Um dos resultados mais significativos da S/A ocorreu na campanha desenvolvida para Secretaria Municipal de Saúde de São Paulo no combate e prevenção da dengue, que foi finalista em 2009 no Festival de Cannes, na categoria de PR. A estratégia a agência foi conquistar espaços nos noticiários, identificar formadores de opinião – líderes comunitários, religiosos e dirigentes de entidades em geral - para distribuir material informativo e agendar palestras, além de gerar ações de PR nas ruas dos bairros da capital paulista mais atingidos.

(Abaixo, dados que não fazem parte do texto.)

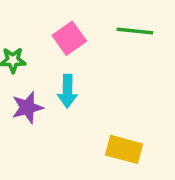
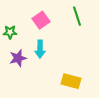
green line: (135, 31) -> (77, 16), turned 66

Na esfera pública, a S/A desenvolve trabalhos junto à Secretaria Municipal de Esportes, Lazer e Recreação de São Paulo, a Agência de Fomento Paulista/Nossa Caixa, do governo estadual, além de municípios no interior paulista.

O vice-presidente corporativo da ESPM, Emanuel Publio Dias, destaca que as agências trouxeram ferramentas importantes da área corporativa, mas ressalta que o trabalho de comunicação no setor público oferece desafios que nem sempre são tão presentes nas empresas privadas. Com relação à propagação de informações, por exemplo, uma empresa pode decidir se divulga ou não uma notícia estratégica. “Já o governo tem obrigação de se comunicar com o cidadão, porque quem está lá foi eleito ou indicado por alguém que foi eleito”, ressalta ele.

Dias ressalta que existem casos em que as duas coisas podem se confundir, como no caso dos bancos públicos e algumas estatais. Ao mesmo tempo em que a comunicação tem que ser planejada pensando num mercado com outros grandes concorrentes, essas entidades têm obrigação de comunicar ao público sua atuação, já que o principal controlador é o Estado.